Differential learning rates are applied when we have multiple layer groups, which is usually in a transfer-learning type application. So while a tabular model can still use fit-one-cycle and it will work, the transfer-learning differential learning rates will not be applied. The cyclical cycle will be, but not the differential. This is due to those models being all ‘one group’ as no transfer learning occurs here. Whereas we have our ResNets for instance, where we separate them into two groups, the body and the head, which is the last few layers.

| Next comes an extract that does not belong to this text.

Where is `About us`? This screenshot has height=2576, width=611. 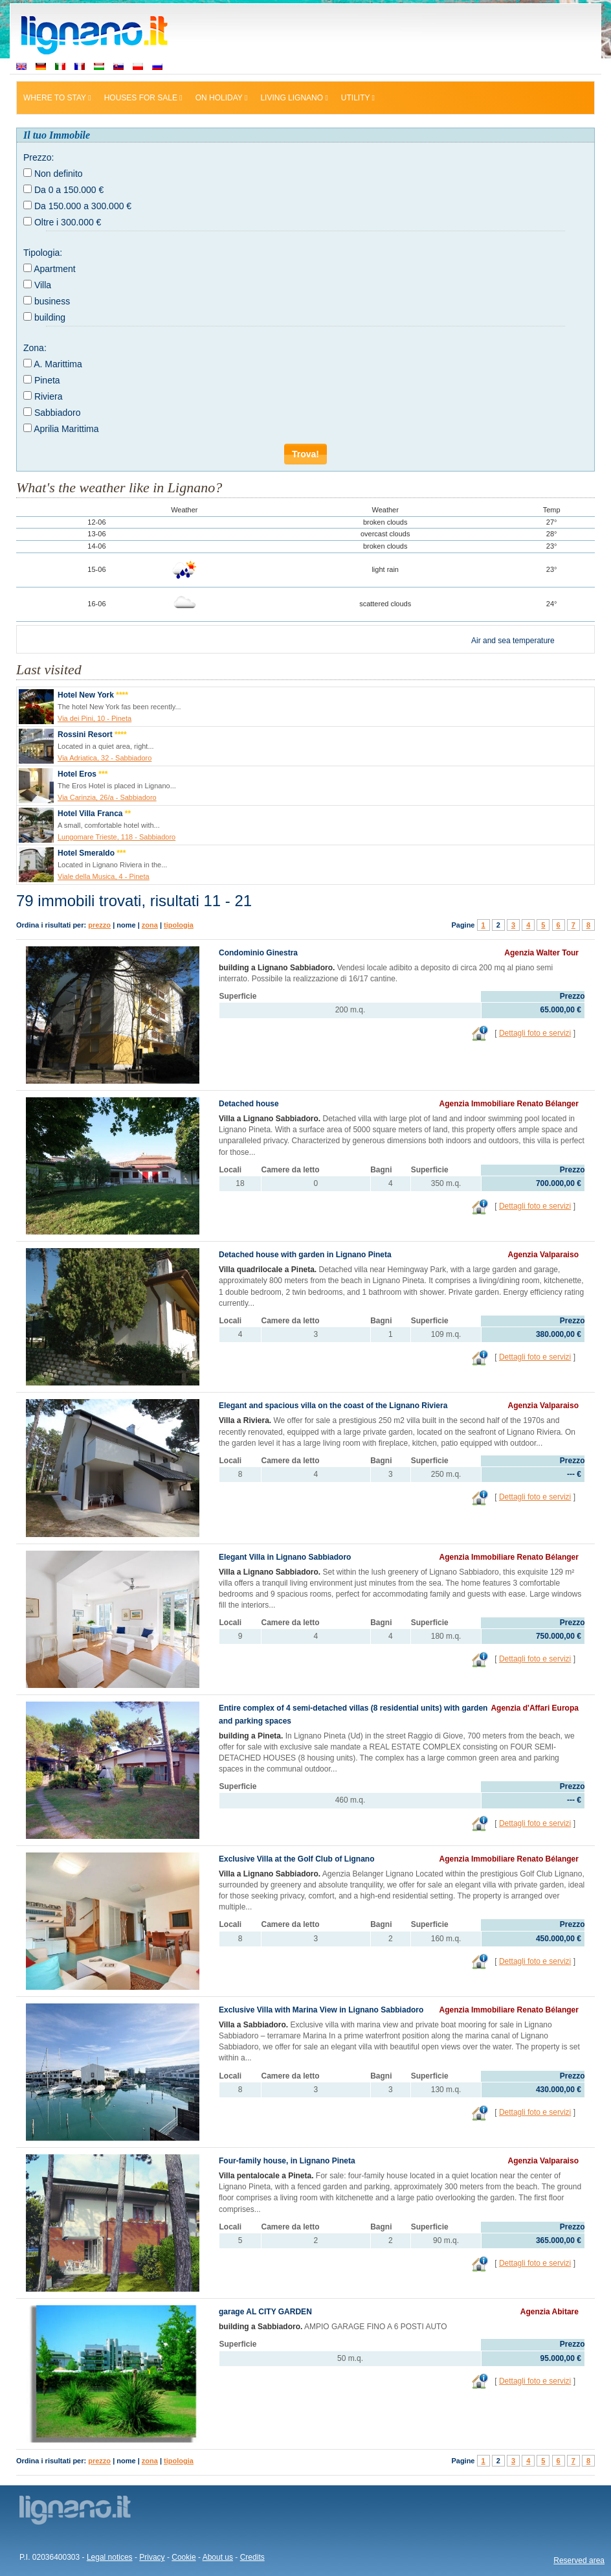 About us is located at coordinates (218, 2557).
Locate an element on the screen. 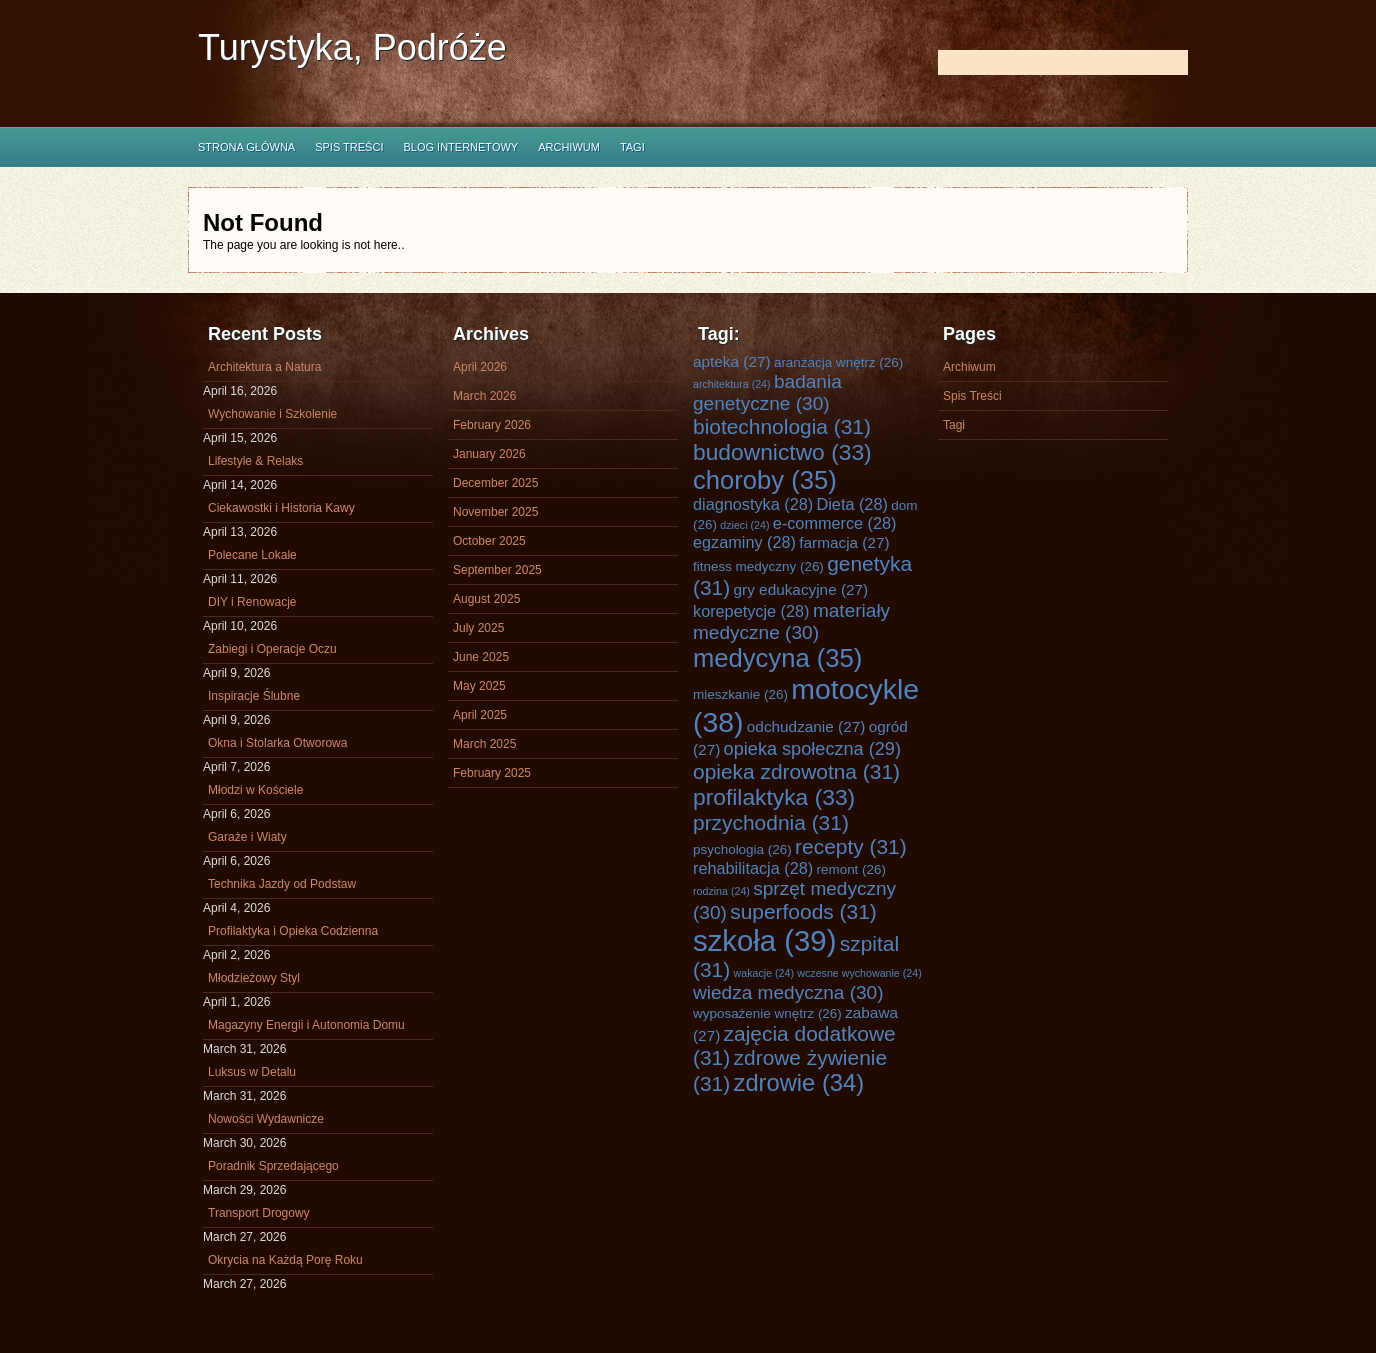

Here we do apply it as we do not want to train the entire thing, just the top.

datadatadata · July 21, 2019, 4:40pm

Thanks for the swift reply @muellerzr.

Just for clarification, so for the default model create out of the box with learner = cnn_learner(data, model.resnet50, metrics) will have discriminative learning rate applied to it, correct?

muellerzr · July 21, 2019, 4:44pm

Correct. If we look at the source code, cnn_learner does a split() along with a freeze() if we are using a pretrained model, both combined allow for our transfer learning discriminative learning rate application (else it’s just discriminative)

Here’s the relevant source code

datadatadata · July 21, 2019, 5:24pm

I see, hmm I understand the point you are making on how the split() and freeze() is indicative of transfer learning, but I don’t see how it directly contributes to the different inter-layer learning rates.

I did some digging in the source code and it seems to be from the following. Please correct me if my thoughts/understanding are mistaken :slight_smile .

(Mind the non-matching highlight and underline below)

It seems that for type slices input to lr_range, the code will return a range of learning rates and hence the discriminateive learning. On the other hand, it only returns a singular learning rate to be applied across all layers if the input to lr_range is of type float instead.

This means that if I wish to train with a uniform learning rate, I should pass a float to max_lr of fit_one_cycle, would that be correct?

Your insights will be very much appreciated.

muellerzr · July 21, 2019, 5:27pm

You are exactly correct. That is why in lesson 1 and 2 we pass in a max_lr=slice() wheras in lesson 4 with tabular we only pass in a single float. Slice will do the differential, a singular will do all one learning rate.

If we have some model that we split into 7 different groups (for some task) we can then pass in 7 different floats into our slice to do the differential learning rates

datadatadata · July 21, 2019, 5:29pm

Oh I see, I understand now. Thanks for the clarification @muellerzr, it was very helpful indeed!

adityak2920 · August 17, 2019, 8:29pm

When I am calling

learn.recorder.plot_lr()

while using slice in learning rate in fit_one_cycle, is it only showing variation of learning rate of last layer group?